PROBLEM TO WORK ON | Search the entries for the word "cookies" and report each line that has it.

[Collected data]
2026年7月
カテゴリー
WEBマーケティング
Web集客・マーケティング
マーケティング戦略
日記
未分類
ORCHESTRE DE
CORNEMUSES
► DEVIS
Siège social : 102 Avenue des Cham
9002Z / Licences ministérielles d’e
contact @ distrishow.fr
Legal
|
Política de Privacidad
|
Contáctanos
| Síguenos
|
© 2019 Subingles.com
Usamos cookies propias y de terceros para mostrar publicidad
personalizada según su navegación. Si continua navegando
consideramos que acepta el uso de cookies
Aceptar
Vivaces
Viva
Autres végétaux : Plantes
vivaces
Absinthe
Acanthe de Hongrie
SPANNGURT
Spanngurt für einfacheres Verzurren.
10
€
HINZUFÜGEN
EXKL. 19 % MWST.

THE COMPLETED TASK |
Usamos cookies propias y de terceros para mostrar publicidad
consideramos que acepta el uso de cookies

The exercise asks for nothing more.